This lesson is still being designed and assembled (Pre-Alpha version)

Trustworthy Repositories

Overview

Teaching: 0 min
Exercises: 0 min
Questions
  • What is a “trustworthy” repository?

  • What are the broad types of repositories?

  • How can you locate a trustworthy repository for your data?

  • What are things to consider as you decide on a repository?

Objectives
  • Identify the elements of a trustworthy repository

  • Navigate resources for finding trustworthy repositories across various disciplines

  • Learn the differences between generalist, disciplinary, and institutional repositories

  • Assess if a trusted repository is right for your data

What is a “Trustworthy” Repository?

As you have learned so far in this curriculum, the data curation process entails many steps that support the long-term sustainability and reuse of your research data.

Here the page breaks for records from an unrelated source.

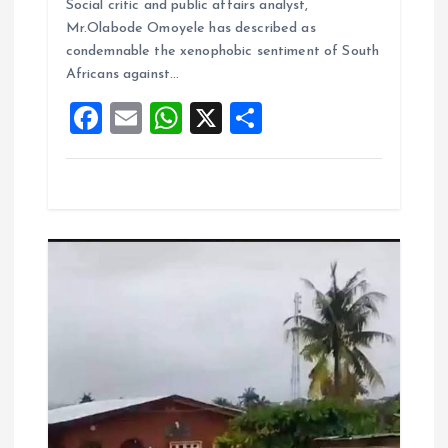
b
l
s
re
Social critic and public affairs analyst,
o
A
Mr.Olabode Omoyele has described as
condemnable the xenophobic sentiment of South
o
p
Africans against…
k
p
F
E
W
X
S
a
m
h
h
ce
ai
at
a
b
l
s
re
o
A
o
p
k
p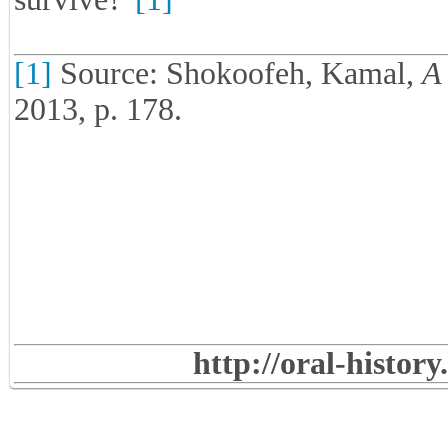
[1]
Source: Shokoofeh, Kamal,
A 
2013, p. 178.
http://oral-histor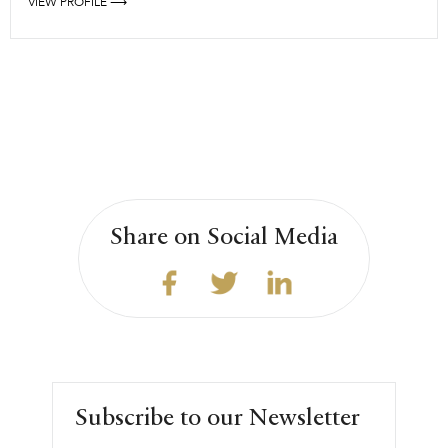
VIEW PROFILE ⟶
Share on Social Media
Subscribe to our Newsletter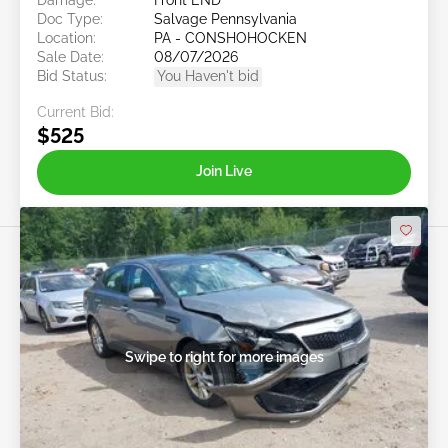
Doc Type:
Salvage Pennsylvania
Location:
PA - CONSHOHOCKEN
Sale Date:
08/07/2026
Bid Status:
You Haven't bid
Current Bid:
$525
Join Live
Swipe to right for more images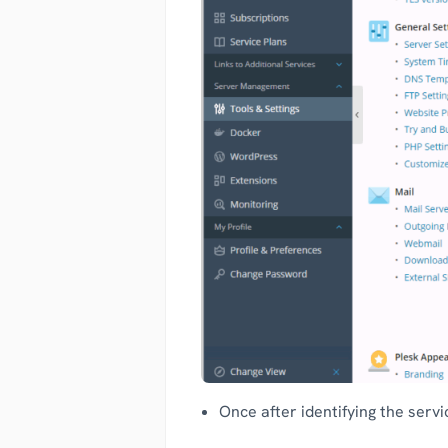
Once after identifying the servi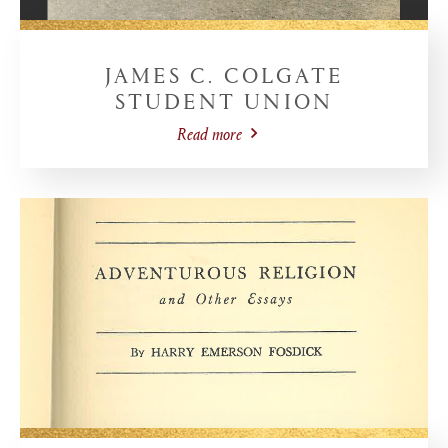
JAMES C. COLGATE
STUDENT UNION
Read more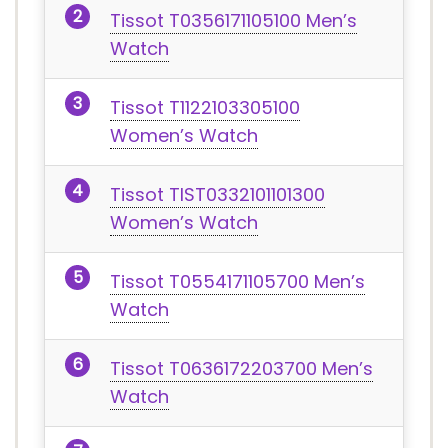
Tissot T0356171105100 Men’s
Watch
Tissot T1122103305100
Women’s Watch
Tissot TIST0332101101300
Women’s Watch
Tissot T0554171105700 Men’s
Watch
Tissot T0636172203700 Men’s
Watch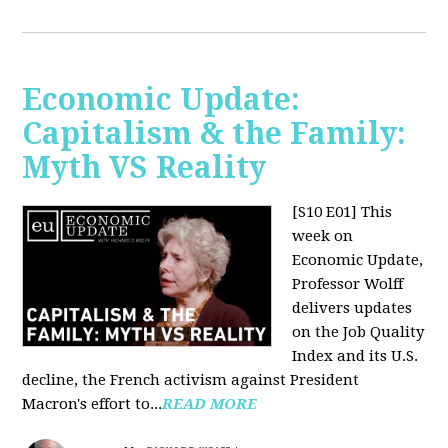
Economic Update:
Capitalism & the Family:
Myth VS Reality
[S10 E01] This
week on
Economic Update,
Professor Wolff
delivers updates
on the Job Quality
Index and its U.S.
decline, the French activism against President
Macron's effort to...
READ MORE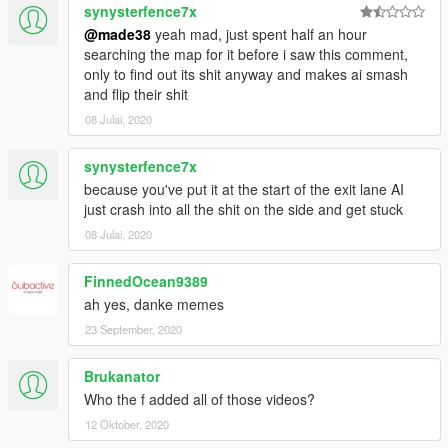
synysterfence7x
@made38
yeah mad, just spent half an hour
searching the map for it before i saw this comment,
only to find out its shit anyway and makes ai smash
and flip their shit
08 Julai, 2020
synysterfence7x
because you've put it at the start of the exit lane AI
just crash into all the shit on the side and get stuck
08 Julai, 2020
FinnedOcean9389
ah yes, danke memes
23 September, 2020
Brukanator
Who the f added all of those videos?
12 Oktober, 2020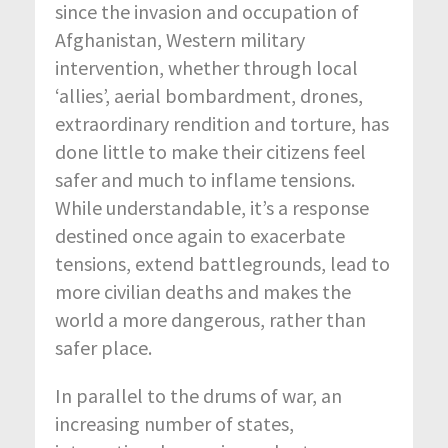
since the invasion and occupation of
Afghanistan, Western military
intervention, whether through local
‘allies’, aerial bombardment, drones,
extraordinary rendition and torture, has
done little to make their citizens feel
safer and much to inflame tensions.
While understandable, it’s a response
destined once again to exacerbate
tensions, extend battlegrounds, lead to
more civilian deaths and makes the
world a more dangerous, rather than
safer place.
In parallel to the drums of war, an
increasing number of states,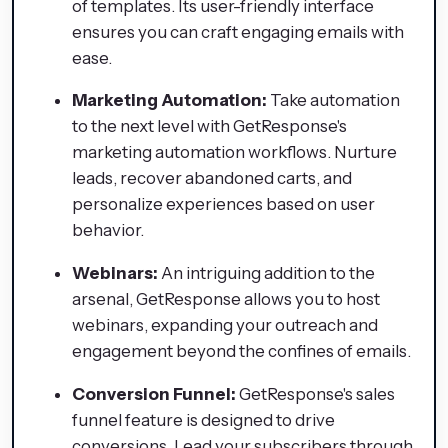
of templates. Its user-friendly interface
ensures you can craft engaging emails with
ease.
Marketing Automation:
Take automation
to the next level with GetResponse's
marketing automation workflows. Nurture
leads, recover abandoned carts, and
personalize experiences based on user
behavior.
Webinars:
An intriguing addition to the
arsenal, GetResponse allows you to host
webinars, expanding your outreach and
engagement beyond the confines of emails.
Conversion Funnel:
GetResponse's sales
funnel feature is designed to drive
conversions. Lead your subscribers through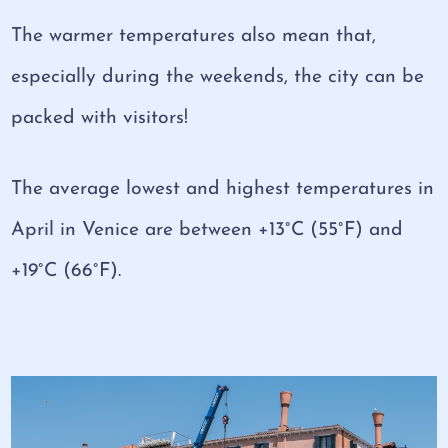
The warmer temperatures also mean that,
especially during the weekends, the city can be
packed with visitors!
The average lowest and highest temperatures in
April in Venice are between +13°C (55°F) and
+19°C (66°F).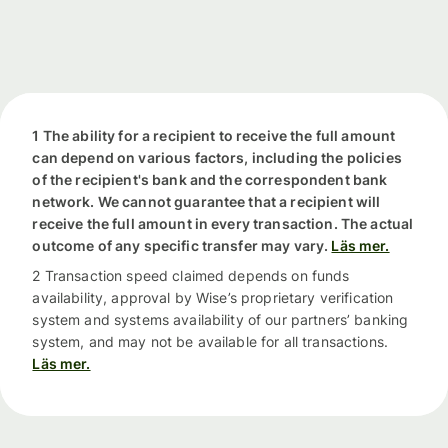
1 The ability for a recipient to receive the full amount
can depend on various factors, including the policies
of the recipient's bank and the correspondent bank
network. We cannot guarantee that a recipient will
receive the full amount in every transaction. The actual
outcome of any specific transfer may vary.
Läs mer.
2 Transaction speed claimed depends on funds
availability, approval by Wise’s proprietary verification
system and systems availability of our partners’ banking
system, and may not be available for all transactions.
Läs mer.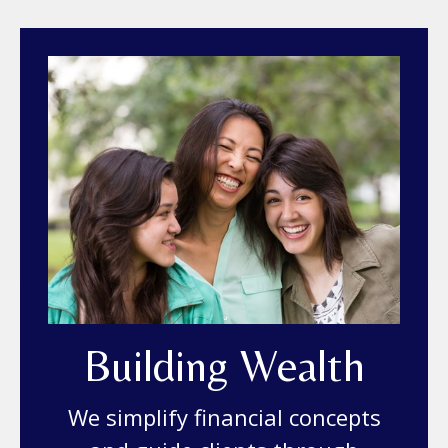
Building Wealth
We simplify financial concepts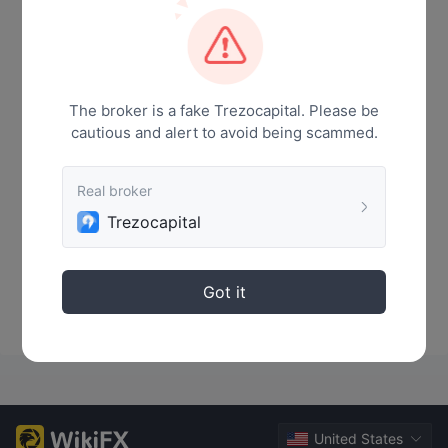
News
The broker is a fake Trezocapital. Please be
cautious and alert to avoid being scammed.
Real broker
Trezocapital
No Data
Got it
United States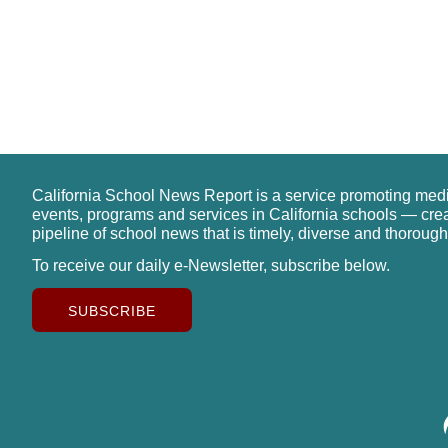
California School News Report is a service promoting med
events, programs and services in California schools — cre
pipeline of school news that is timely, diverse and thorough
To receive our daily e-Newsletter, subscribe below.
SUBSCRIBE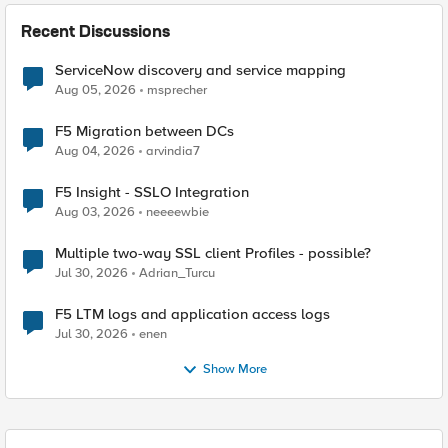
Recent Discussions
ServiceNow discovery and service mapping
Aug 05, 2026
msprecher
F5 Migration between DCs
Aug 04, 2026
arvindia7
F5 Insight - SSLO Integration
Aug 03, 2026
neeeewbie
Multiple two-way SSL client Profiles - possible?
Jul 30, 2026
Adrian_Turcu
F5 LTM logs and application access logs
Jul 30, 2026
enen
Show More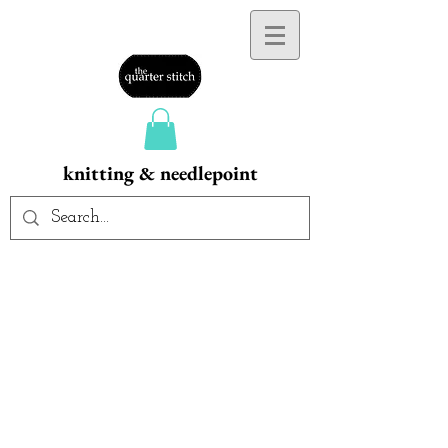
knitting & needlepoint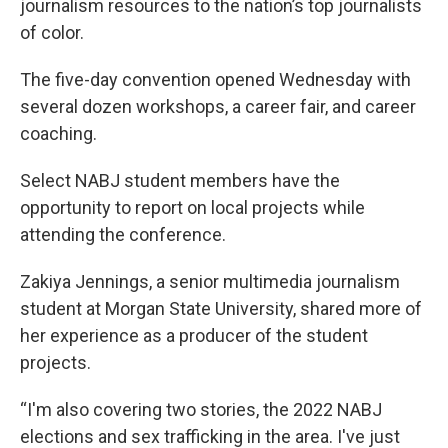
journalism resources to the nation’s top journalists
of color.
The five-day convention opened Wednesday with
several dozen workshops, a career fair, and career
coaching.
Select NABJ student members have the
opportunity to report on local projects while
attending the conference.
Zakiya Jennings, a senior multimedia journalism
student at Morgan State University, shared more of
her experience as a producer of the student
projects.
“I'm also covering two stories, the 2022 NABJ
elections and sex trafficking in the area. I've just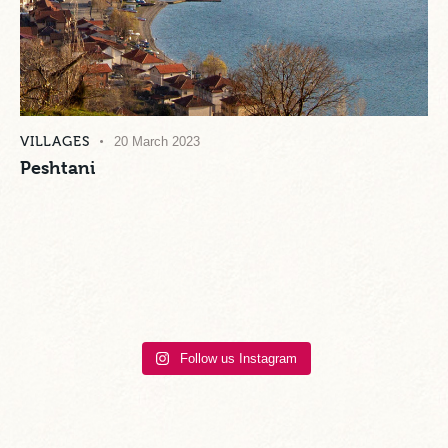
VILLAGES
20 March 2023
Peshtani
Follow us Instagram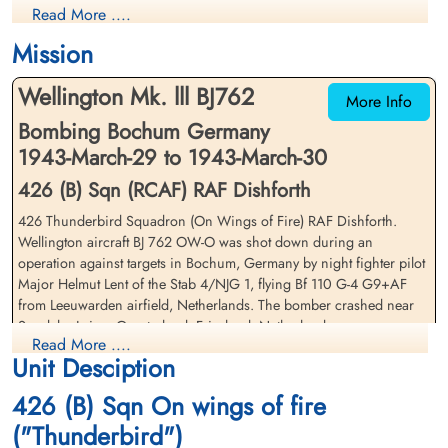
Read More ....
Killed in Action
Killed in Action
1943-March-30
1943-March-30
Mission
Nijemirdum General Cemetery,
Nijemirdum General Cemetery,
Gaasterland, Friesland, Netherlands
Gaasterland, Friesland, Netherlands
Wellington Mk. lll BJ762
More Info
Bombing Bochum Germany
1943-March-29 to 1943-March-30
426 (B) Sqn (RCAF) RAF Dishforth
426 Thunderbird Squadron (On Wings of Fire) RAF Dishforth.
Wellington aircraft BJ 762 OW-O was shot down during an
Warrant Officer 1 Martin,
Flight Sergeant Taylor, James
operation against targets in Bochum, Germany by night fighter pilot
Harvey (RCAF)
(RAF)
Major Helmut Lent of the Stab 4/NJG 1, flying Bf 110 G-4 G9+AF
Navigator
Wireless Operator/Air Gunner
from Leeuwarden airfield, Netherlands. The bomber crashed near
Prisoner of War
Prisoner of War
Sondeler Leien, Gaasterland, Friesland, Netherlands
1943-March-30
1943-March-30
Read More ....
cemetery unknown
cemetery unknown
Unit Desciption
Flight Sergeant RE Todd (RCAF)(USA), Sergeant JA Bailey (RCAF),
and Sergeant JF Gubb (RCAF) were all killed in action
426 (B) Sqn On wings of fire
Warrant Officer 1st Class JH Martin (RCAF), and Flight Sergeant J
("Thunderbird")
Taylor (RAF) both survived and were taken as Prisoners of War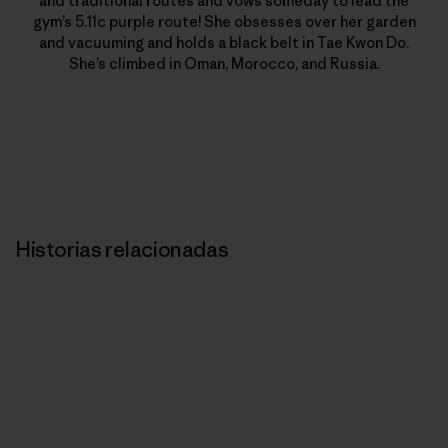
and traditional routes and vows someday to lead the
gym’s 5.11c purple route! She obsesses over her garden
and vacuuming and holds a black belt in Tae Kwon Do.
She’s climbed in Oman, Morocco, and Russia.
Historias relacionadas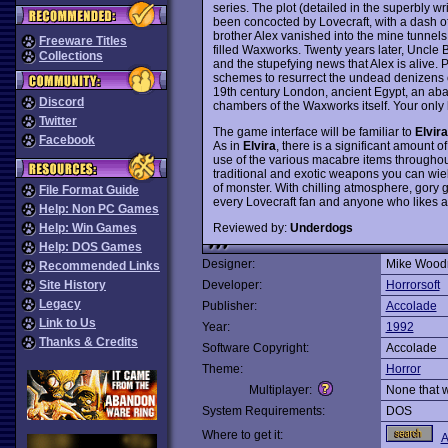
series. The plot (detailed in the superbly w
been concocted by Lovecraft, with a dash o
brother Alex vanished into the mine tunnel
Freeware Titles
filled Waxworks. Twenty years later, Uncle Bo
Collections
and the stupefying news that Alex is alive.
schemes to resurrect the undead denizens of
19th century London, ancient Egypt, an ab
Discord
chambers of the Waxworks itself. Your only h
Twitter
The game interface will be familiar to
Elvira
Facebook
As in
Elvira
, there is a significant amount 
use of the various macabre items throughout
traditional and exotic weapons you can wiel
of monster. With chilling atmosphere, gory 
File Format Guide
every Lovecraft fan and anyone who likes
Help: Non PC Games
Reviewed by:
Underdogs
Help: Win Games
Help: DOS Games
Designer:
Mike Woodr
Recommended Links
Site History
Developer:
Horrorsoft
Legacy
Publisher:
Accolade
Link to Us
Year:
1992
Thanks & Credits
Software Copyright:
Accolade
Theme:
Horror
Multiplayer:
None that 
System Requirements:
DOS
Where to get it:
A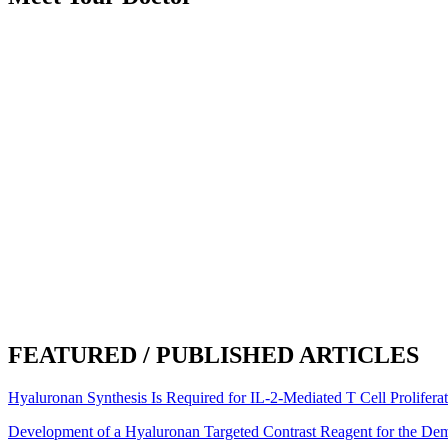
Became an Airrosti Provider:
2018
Undergraduate School:
Texas State University
Graduate School:
Parker University
Hometown:
Austin, TX
Hobbies:
I like to be active as much as I can doing yoga, kettlebells a
kiddo and read. I also like to get out and explore the hill country an
Interesting Facts:
My husband and I make cut-glass mosaics together. 
Awards and Recognitions:
I spent 4 years doing cancer and immunolog
What Airrosti Means to Me:
Airrosti means empowering you to take con
was it. I wanted to be part of the team.
FEATURED / PUBLISHED ARTICLES
Hyaluronan Synthesis Is Required for IL-2-Mediated T Cell Prolifera
Development of a Hyaluronan Targeted Contrast Reagent for the De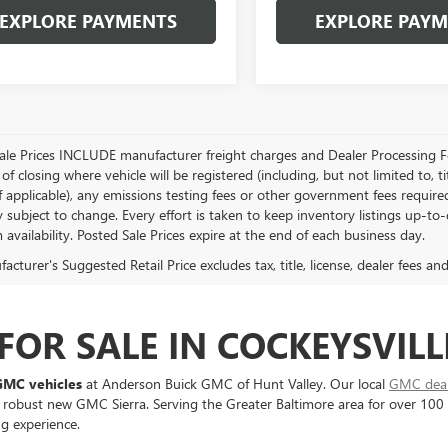
EXPLORE PAYMENTS
EXPLORE PAY
Sale Prices INCLUDE manufacturer freight charges and Dealer Processing Fe
of closing where vehicle will be registered (including, but not limited to, title
f applicable), any emissions testing fees or other government fees required
ty subject to change. Every effort is taken to keep inventory listings up-t
 availability. Posted Sale Prices expire at the end of each business day.
cturer's Suggested Retail Price excludes tax, title, license, dealer fees an
OR SALE IN COCKEYSVILL
GMC vehicles
at Anderson Buick GMC of Hunt Valley. Our local
GMC deale
 robust new GMC Sierra. Serving the Greater Baltimore area for over 100
ng experience.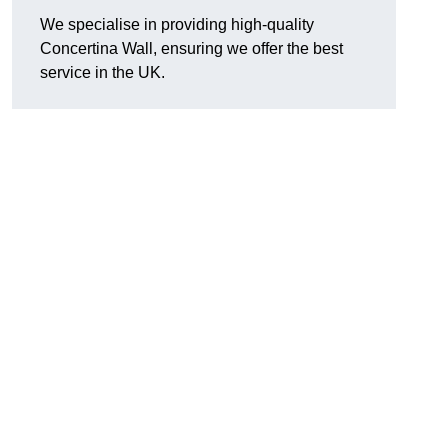
We specialise in providing high-quality
Concertina Wall, ensuring we offer the best
service in the UK.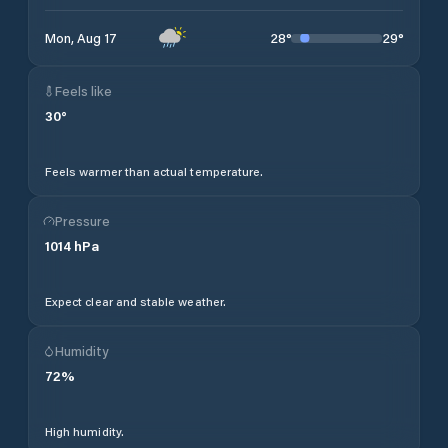
28
°
29
°
Mon, Aug 17
Feels like
30
°
Feels warmer than actual temperature.
Pressure
1014
hPa
Expect clear and stable weather.
Humidity
72
%
High humidity.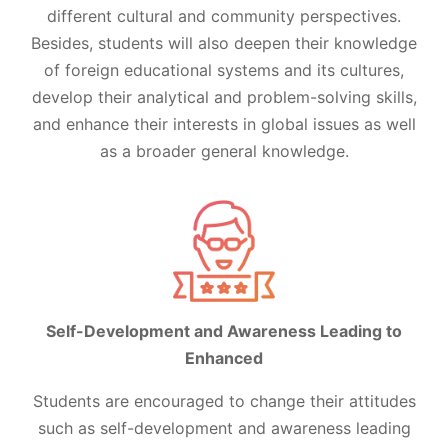
different cultural and community perspectives.
Besides, students will also deepen their knowledge
of foreign educational systems and its cultures,
develop their analytical and problem-solving skills,
and enhance their interests in global issues as well
as a broader general knowledge.
Self-Development and Awareness Leading to
Enhanced
Students are encouraged to change their attitudes
such as self-development and awareness leading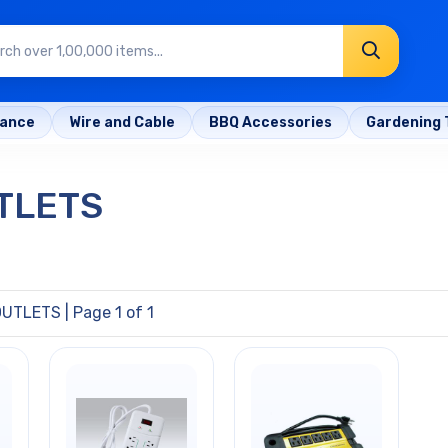
rance
Wire and Cable
BBQ Accessories
Gardening 
TLETS
OUTLETS
| Page 1 of 1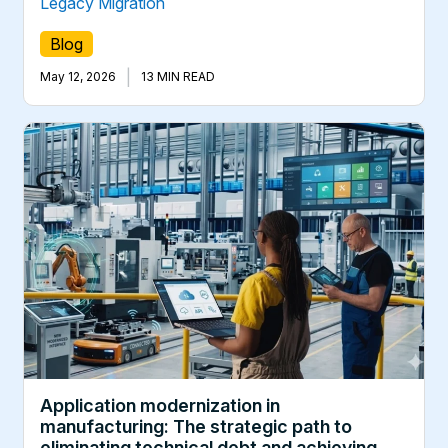
Legacy Migration
Blog
|
May 12, 2026
13 MIN READ
Application modernization in
manufacturing: The strategic path to
eliminating technical debt and achieving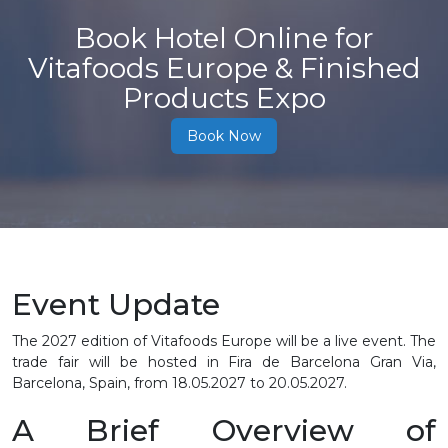
Book Hotel Online for
Vitafoods Europe & Finished
Products Expo
Book Now
Event Update
The 2027 edition of Vitafoods Europe will be a live event. The
trade fair will be hosted in Fira de Barcelona Gran Via,
Barcelona, Spain, from 18.05.2027 to 20.05.2027.
A Brief Overview of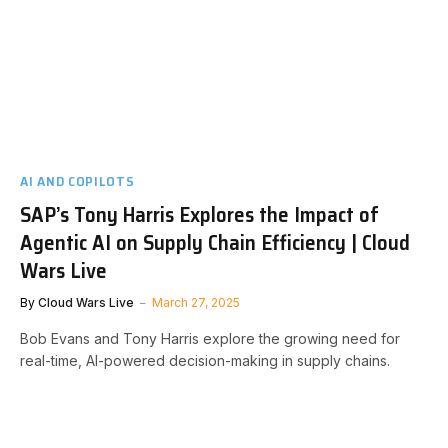
AI AND COPILOTS
SAP’s Tony Harris Explores the Impact of
Agentic AI on Supply Chain Efficiency | Cloud
Wars Live
By
Cloud Wars Live
March 27, 2025
Bob Evans and Tony Harris explore the growing need for
real-time, AI-powered decision-making in supply chains.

In this episode, you will learn why storing this compendium package in an appropriate location is a crucial step in ensuring that other researchers can find your data and research outputs and reuse them in the future. With a steadily increasing amount of data repositories available to researchers, it can be difficult to know which repository is right for your research data and will support keeping your data safeguarded and preserved. Lin et al. (2020) define a set of principles defining digital repositories that serve this function called the TRUST principles:

T - Transparency

R - Responsibility

U - User Focus

S - Sustainability

T - Technology

If a digital repository enacts these principles, you can reasonably consider it to be a trustworthy repository for your data. A helpful guiding framework for assessing if a digital repository exemplifies the TRUST principles is the CoreTrustSeal certification, which offers a catalogue of requirements that represent a trustworthy data repository for your research data. This catalogue includes 16 data repository requirements that are assessed in repositories and if the repository meets those requirements, it gains the CoreTrustSeal certification. In the “Things to Consider When Choosing a Repository” section below, the process of assessing the trustworthiness of a repository based on the CoreTrustSeal requirements are detailed.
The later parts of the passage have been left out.